Patrie ou pas patrie, la France n’était pas sa mère. Il apprenait des mensonges pour éviter la fameuse baguette d’olivier. C’était ça les études. Les rédactions : décrivez une veillée au coin du feu…. Pour les mettre en train, M. Hassan leur faisait des lectures où il était question d’enfants qui se penchent studieusement sur leurs livres. La lampe projette sa clarté sur la table. Papa, enfoncé dans un fauteuil, lit son journal et maman fait de la broderie. Alors Omar était obligé de mentir. Il complétait : le feu qui flambe dans la cheminée, le tic-tac de la pendule, la douce atmosphère du foyer pendant qu’il pleut, vente et fait nuit dehors. (…)
Les enfants entre eux disaient : celui qui sait le mieux mentir, le mieux arranger son mensonge, est le meilleur de la classe.
Omar pensait au goût du pain dans sa bouche : le maître, près de lui, réimposait l’ordre. Une perpétuelle lutte soulevait la force animé et liquide de l’enfance contre la force statique et rectiligne de la discipline. M. Hassan ouvrit la leçon.

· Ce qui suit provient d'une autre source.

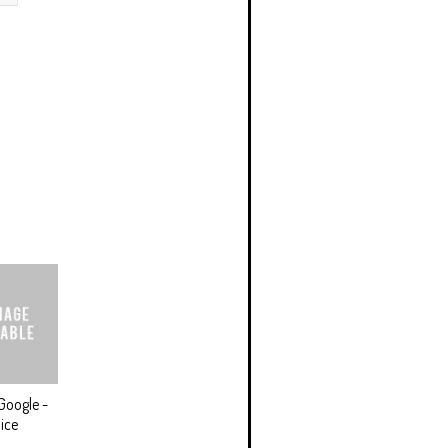
Google -
ice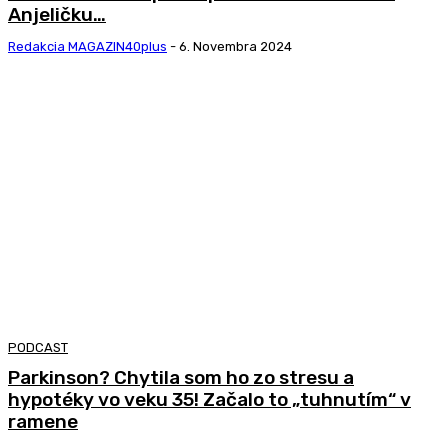
Anjeličku…
Redakcia MAGAZIN40plus
-
6. Novembra 2024
PODCAST
Parkinson? Chytila som ho zo stresu a
hypotéky vo veku 35! Začalo to „tuhnutím“ v
ramene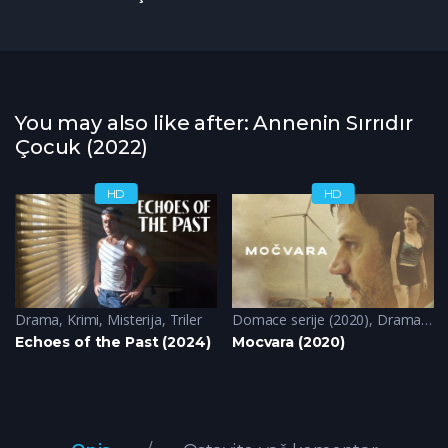
You may also like after: Annenin Sırrıdır
Çocuk (2022)
HD
HD
Drama
,
Krimi
,
Misterija
,
Triler
Domace serije (2020)
,
Drama
,
Kr
Echoes of the Past (2024)
Mocvara (2020)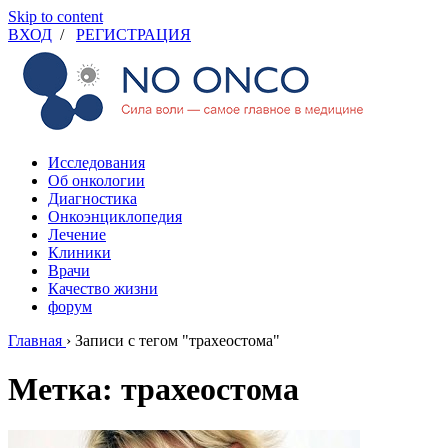
Skip to content
ВХОД
/
РЕГИСТРАЦИЯ
Исследования
Об онкологии
Диагностика
Онкоэнциклопедия
Лечение
Клиники
Врачи
Качество жизни
форум
Главная
›
Записи с тегом "трахеостома"
Метка: трахеостома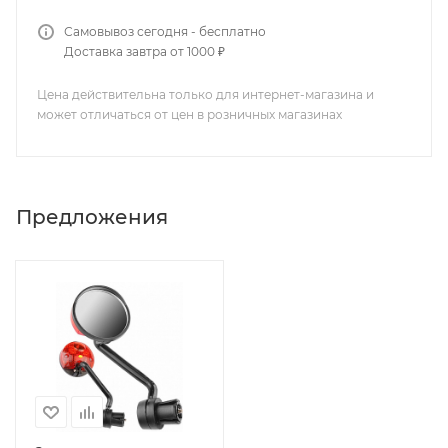
Самовывоз сегодня - бесплатно
Доставка завтра от 1000 ₽
Цена действительна только для интернет-магазина и
может отличаться от цен в розничных магазинах
Предложения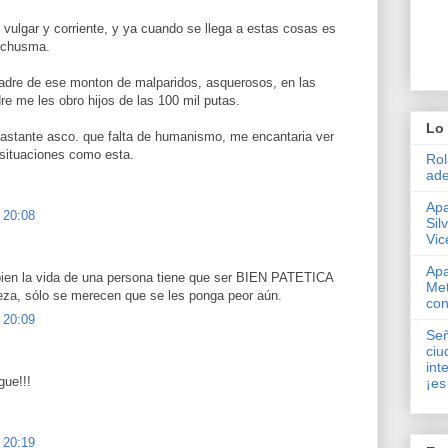
vulgar y corriente, y ya cuando se llega a estas cosas es
o chusma.
madre de ese monton de malparidos, asquerosos, en las
re me les obro hijos de las 100 mil putas.
Lo 
bastante asco. que falta de humanismo, me encantaria ver
 situaciones como esta.
Rol
ade
Apa
 20:08
Sil
Vic
Apa
 bien la vida de una persona tiene que ser BIEN PATETICA
Met
ajeza, sólo se merecen que se les ponga peor aún.
con
 20:09
Señ
ciu
int
gue!!!
¡es
 20:19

― La patrie est la terre des pères. Le pays où l’on est fixé de puis plusieurs générations.
Il s’étendit là-dessus, développa, expliqua. Les enfants, dont les velléités d’agitation avaient été fortement endiguées, enregistraient.
― La patrie n’est pas seulement le sol sur lequel on vit, mais aussi l’ensemble de ses habitants et tout ce qui s’y trouve.
Impossible de penser tout le temps au pain. Omar laisserait sa part de demain à Veste-de-Kaki. Veste-de-Kaki était-il compris dans la patrie…. Et sa mère, et Aouicha, et Mériem, et les habitants de Dar-Sbitar ? comptaient-ils tous dans la patrie ? Hamid Saraj aussi ?
― Quand de l’extérieur viennent des étrangers qui prétendent être les maîtres, la patrie est en danger. Ces étrangers sont des ennemis contre lesquels toute la population doit défendre la patrie menacée. Il est alors question de guerre. Les habitants doivent défendre la patrie au prix de leur existence.
Quel était son pays ? Omar eût aimé que le maître le dit, pour savoir. Où étaient ces méchants qui se déclaraient les maîtres ? Quels étaient les ennemis de son pays, de sa patrie ? Omar n’osait pas ouvrir la bouche pour poser ces questions à cause du goût du pain.
― Ceux qui aiment particulièrement leur patrie et agissent pour son bien, dans son intérêt, s’appellent des patriotes.
La voix du maître prenait des accents solennels qui faisaient résonner la salle.
Il allait et venait (…)
Omar surpris, entendit le maître parler en arabe. Lui qui le leur défendait ! Par exemple ! C’était la première fois ! Bien qu’il n’ignorât pas que le maître était musulman, ni où il habitait, Omar n’en revenait pas. Il n’aurait même pas su dire s’il lui était possible de s’exprimer en arabe.
D’une vois basse, où perçait une violence qui intriguait :
― ça n’est pas vrai, fit-il, si on vous dit que la France est votre patrie.
Parbleu ! Omar savait bien que c’était encore un mensonge.
M. Hassan se ressaisit. Mais pendant quelques minutes il parut agité. Il semblait être sur le point de dire quelque chose encore. Mais quoi ? Une force plus grande que lui l’en empêchait-elle ?
Ainsi, il n’apprit pas aux enfants quelle était leur patrie.